Tanjung menambahkan, International Rattan Forum juga memberikan kesempatan bagi pengusaha di Indonesia untuk memperluas jaringan bisnisnya, terutama ekspor rotan yang menjadi barang mahal bagi orang-orang Eropa dan menjadi tren bagi negara tersebut. Karena itu, orang-orang di sana ingin meminta bukti bahwa produk rotan memang suatu produk yang ramah lingkungan. Sebagai catatan, nilai ekspor rotan Indonesia pada 2015 sebesar US$225 juta, dan pada tahun ini ditargetkan meningkat 5 persen hingga 10 persen.

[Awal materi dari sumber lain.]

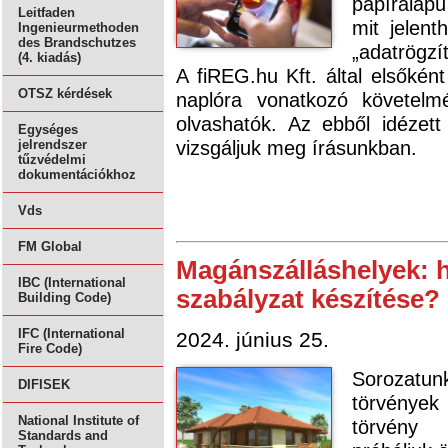
papíralapú
Leitfaden
mit jelent
Ingenieurmethoden
des Brandschutzes
„adatrögzí
(4. kiadás)
A fiREG.hu Kft. által elsőként
OTSZ kérdések
naplóra vonatkozó követelm
olvashatók. Az ebből idézett
Egységes
vizsgáljuk meg írásunkban.
jelrendszer
tűzvédelmi
dokumentációkhoz
Vds
FM Global
Magánszálláshelyek: h
IBC (International
szabályzat készítése?
Building Code)
IFC (International
2024. június 25.
Fire Code)
Sorozatun
DIFISEK
törvények
National Institute of
törvény 
Standards and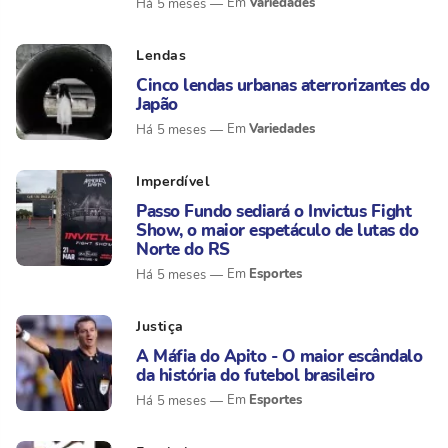
Variedades
Há 5 meses
Lendas
Cinco lendas urbanas aterrorizantes do
Japão
Variedades
Há 5 meses
Imperdível
Passo Fundo sediará o Invictus Fight
Show, o maior espetáculo de lutas do
Norte do RS
Esportes
Há 5 meses
Justiça
A Máfia do Apito - O maior escândalo
da história do futebol brasileiro
Esportes
Há 5 meses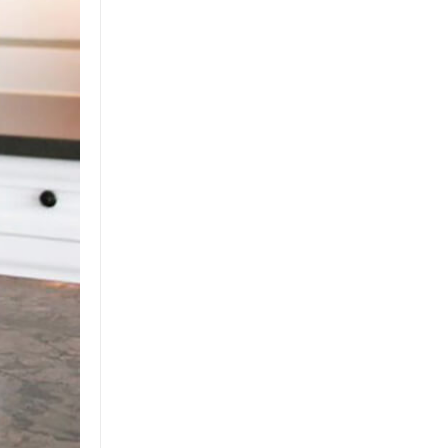
ĐƠN VỊ CUNG CẤP & THI
CÔNG ĐÁ ỐP CỘT ĐÁ TRỤ
CỔNG NHÀ.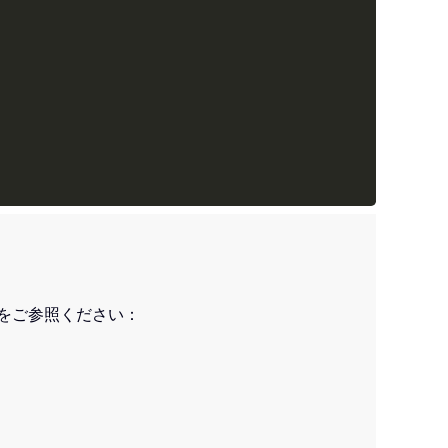
をご参照ください：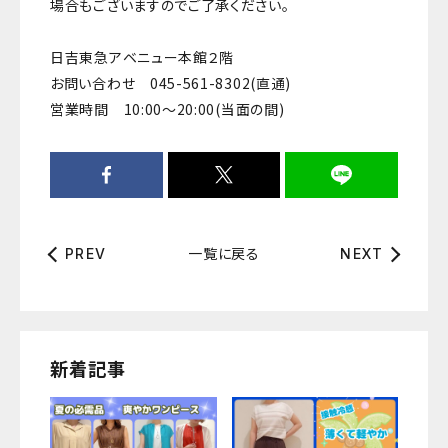
場合もございますのでご了承ください。
日吉東急アベニュー本館２階
お問い合わせ 045-561-8302(直通)
営業時間 10:00～20:00(当面の間)
一覧に戻る
PREV
NEXT
新着記事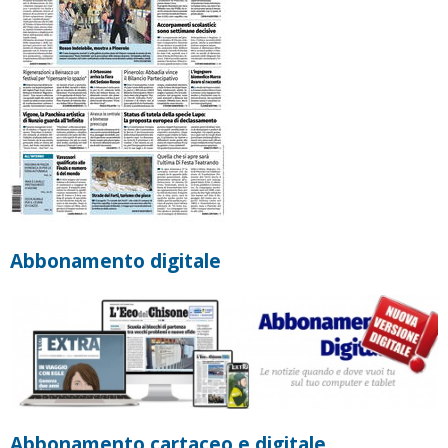
Abbonamento digitale
Abbonamento cartaceo e digitale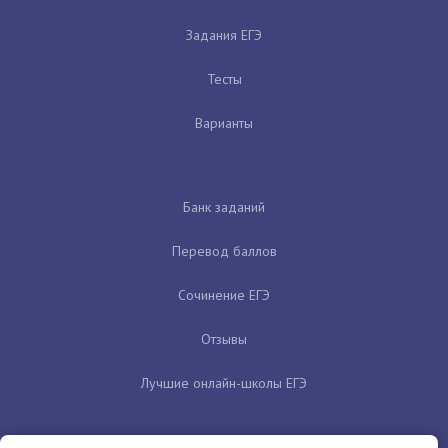
Задания ЕГЭ
Тесты
Варианты
Банк заданий
Перевод баллов
Сочинение ЕГЭ
Отзывы
Лучшие онлайн-школы ЕГЭ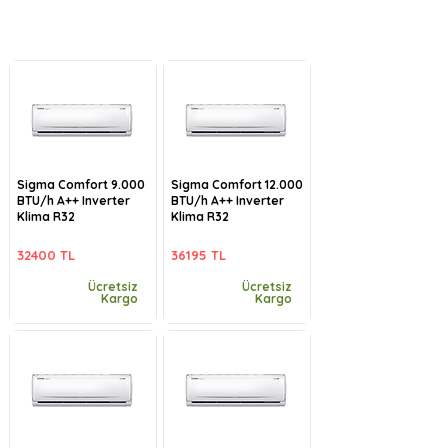
Sigma Comfort 9.000
Sigma Comfort 12.000
BTU/h A++ Inverter
BTU/h A++ Inverter
Klima R32
Klima R32
32400 TL
36195 TL
Ücretsiz
Ücretsiz
Kargo
Kargo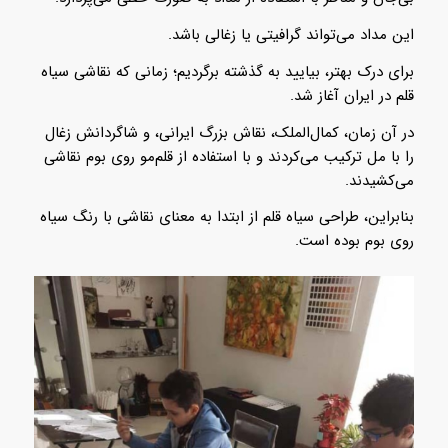
این مداد می‌تواند گرافیتی یا زغالی باشد.
برای درک بهتر، بیایید به گذشته برگردیم؛ زمانی که نقاشی سیاه
قلم در ایران آغاز شد.
در آن زمان، کمال‌الملک، نقاش بزرگ ایرانی، و شاگردانش زغال
را با مل ترکیب می‌کردند و با استفاده از قلم‌مو روی بوم نقاشی
می‌کشیدند.
بنابراین، طراحی سیاه قلم از ابتدا به معنای نقاشی با رنگ سیاه
روی بوم بوده است.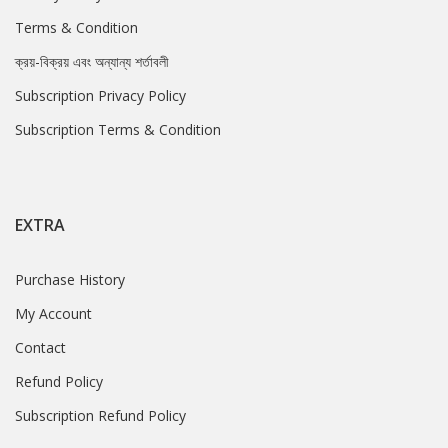
Terms & Condition
ক্রয়-বিক্রয় এবং অন্যান্য শর্তাবলী
Subscription Privacy Policy
Subscription Terms & Condition
EXTRA
Purchase History
My Account
Contact
Refund Policy
Subscription Refund Policy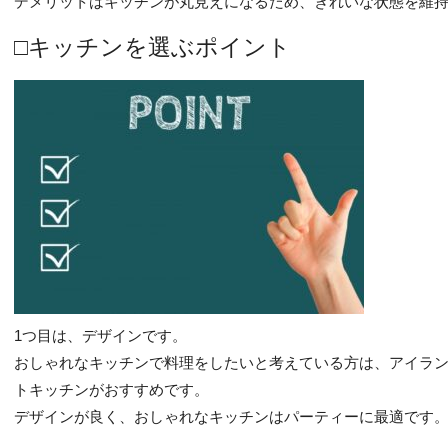
デメリットはキッチンが丸見えになるため、きれいな状態を維
□キッチンを選ぶポイント
1つ目は、デザインです。
おしゃれなキッチンで料理をしたいと考えている方は、アイラン
トキッチンがおすすめです。
デザインが良く、おしゃれなキッチンはパーティーに最適です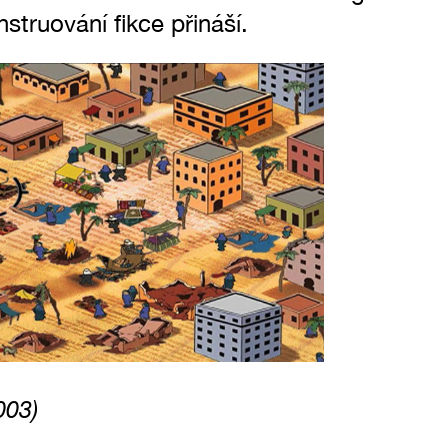
struování fikce přináší.
003)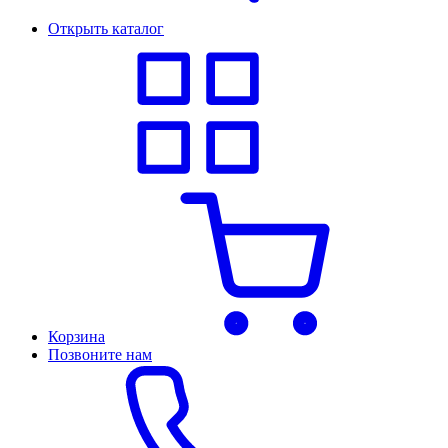
Открыть каталог
Корзина
Позвоните нам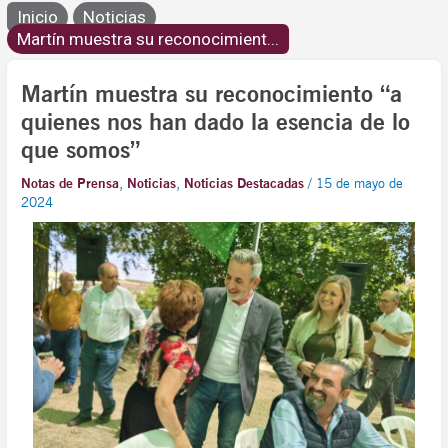
Inicio
Noticias
Martín muestra su reconocimient...
Martín muestra su reconocimiento “a
quienes nos han dado la esencia de lo
que somos”
Notas de Prensa
,
Noticias
,
Noticias Destacadas
/
15 de mayo de
2024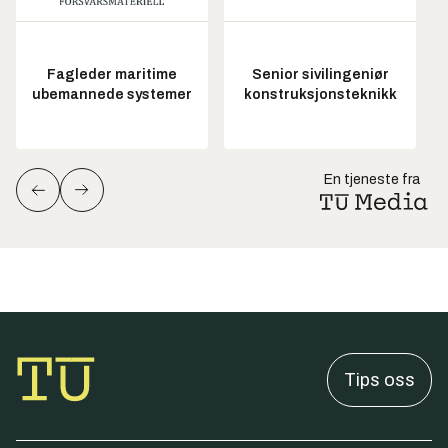
Fagleder maritime
Senior sivilingeniør
ubemannede systemer
konstruksjonsteknikk
En tjeneste fra
Tips oss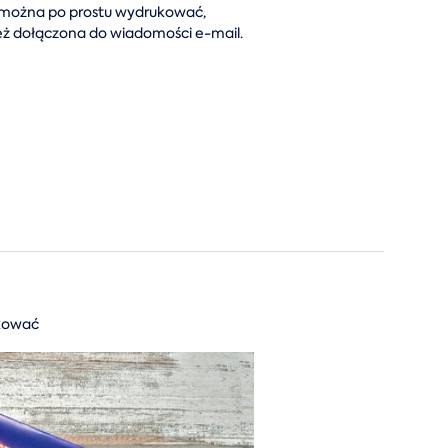
można po prostu wydrukować,
nież dołączona do wiadomości e-mail.
akować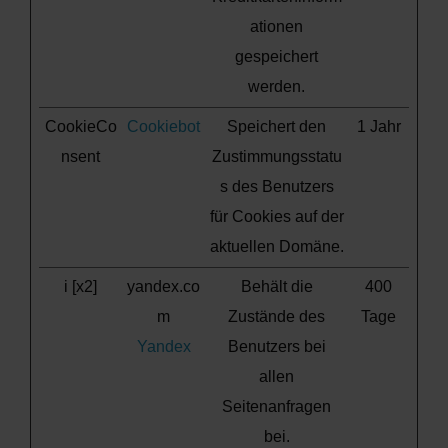
ationen
gespeichert
werden.
CookieCo
Cookiebot
Speichert den
1 Jahr
nsent
Zustimmungsstatu
s des Benutzers
für Cookies auf der
aktuellen Domäne.
i [x2]
yandex.co
Behält die
400
m
Zustände des
Tage
Yandex
Benutzers bei
allen
Seitenanfragen
bei.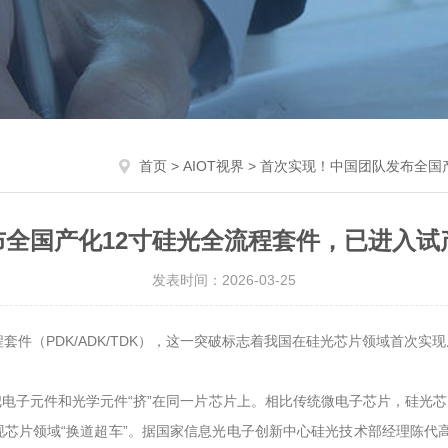
首页
>
AIOT视界
> 首次实现！中国团队发布全国
全国产化12寸硅光全流程套件，已进入试
发表时间：2026-03-25
套件（PDK/ADK/TDK），这一突破标志着我国在硅光芯片领域首次
子元件和光学元件“挤”在同一片芯片上。相比传统微电子芯片，硅光芯片
现芯片领域“换道超车”。据国家信息光电子创新中心硅光技术部经理陈代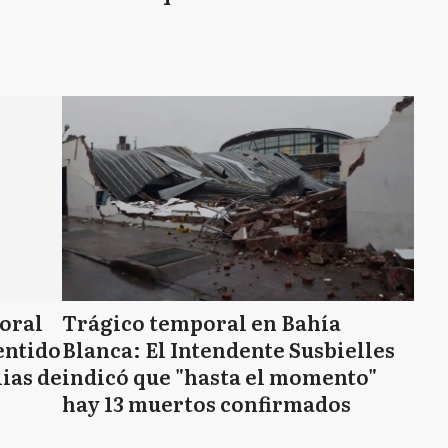
poral
Trágico temporal en Bahía
entido
Blanca: El Intendente Susbielles
ias de
indicó que "hasta el momento"
hay 13 muertos confirmados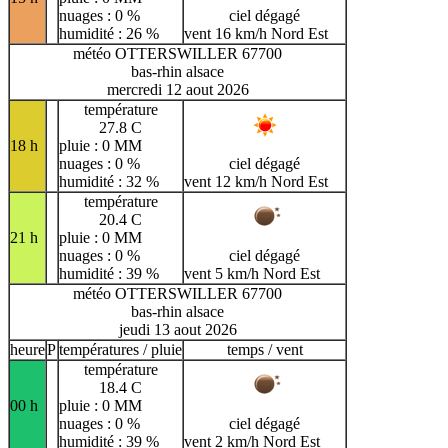
nuages : 0 %
ciel dégagé
humidité : 26 %
vent 16 km/h Nord Est
météo OTTERSWILLER 67700
bas-rhin alsace
mercredi 12 aout 2026
température
27.8 C
18 h
pluie : 0 MM
nuages : 0 %
ciel dégagé
humidité : 32 %
vent 12 km/h Nord Est
température
20.4 C
21 h
pluie : 0 MM
nuages : 0 %
ciel dégagé
humidité : 39 %
vent 5 km/h Nord Est
météo OTTERSWILLER 67700
bas-rhin alsace
jeudi 13 aout 2026
heure
P
températures / pluie
temps / vent
température
18.4 C
00 h
pluie : 0 MM
nuages : 0 %
ciel dégagé
humidité : 39 %
vent 2 km/h Nord Est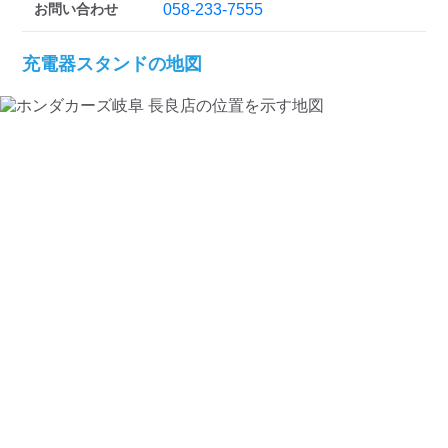
検索する
お問い合わせ
058-233-7555
充電器スタンドの地図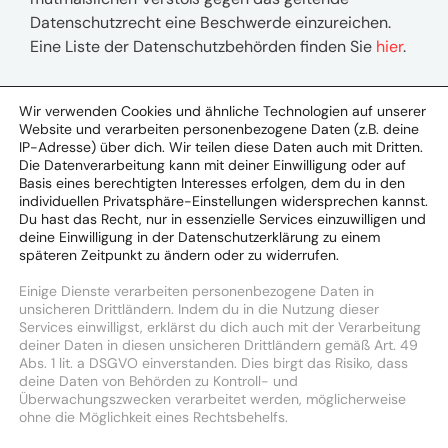
Datenschutzrecht eine Beschwerde einzureichen.
Eine Liste der Datenschutzbehörden finden Sie
hier
.
Wir verwenden Cookies und ähnliche Technologien auf unserer
Website und verarbeiten personenbezogene Daten (z.B. deine
IP-Adresse) über dich. Wir teilen diese Daten auch mit Dritten.
Die Datenverarbeitung kann mit deiner Einwilligung oder auf
Basis eines berechtigten Interesses erfolgen, dem du in den
UM Deutschland (Headquarter)
individuellen Privatsphäre-Einstellungen widersprechen kannst.
Großer Burstah 1
Du hast das Recht, nur in essenzielle Services einzuwilligen und
20457 Hamburg
deine Einwilligung in der Datenschutzerklärung zu einem
späteren Zeitpunkt zu ändern oder zu widerrufen.
+49 40-43196-0
Einige Dienste verarbeiten personenbezogene Daten in
info.de@umww.com
unsicheren Drittländern. Indem du in die Nutzung dieser
Services einwilligst, erklärst du dich auch mit der Verarbeitung
deiner Daten in diesen unsicheren Drittländern gemäß Art. 49
Abs. 1 lit. a DSGVO einverstanden. Dies birgt das Risiko, dass
Follow Us
deine Daten von Behörden zu Kontroll- und
Überwachungszwecken verarbeitet werden, möglicherweise
ohne die Möglichkeit eines Rechtsbehelfs.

Tanjung menyatakan, perhelatan International Rattan Forum yang pertama ini diharapkan akan menjadi acara tahunan. International Rattan Forum diikuti kurang lebih 120 stakeholder dari Indonesia serta 30 tamu undangan dari 10 negara, antara lain dari Belanda, Italia, Amerika Serikat, Cina, dan Singapura.

Gerard G. Van Der Sar, importir rotan asal Eropa, mengatakan, menggunakan produk alami seperti rotan sedang menjadi tren di kawasan Eropa. Perlu diketahui, masyarakat Eropa menginginkan suatu produk yang ramah lingkungan. Karena itu, produk rotan perlu sertifikasi internasional sehingga produk tersebut diakui oleh dunia dan tidak diragukan lagi untuk menggunakannya.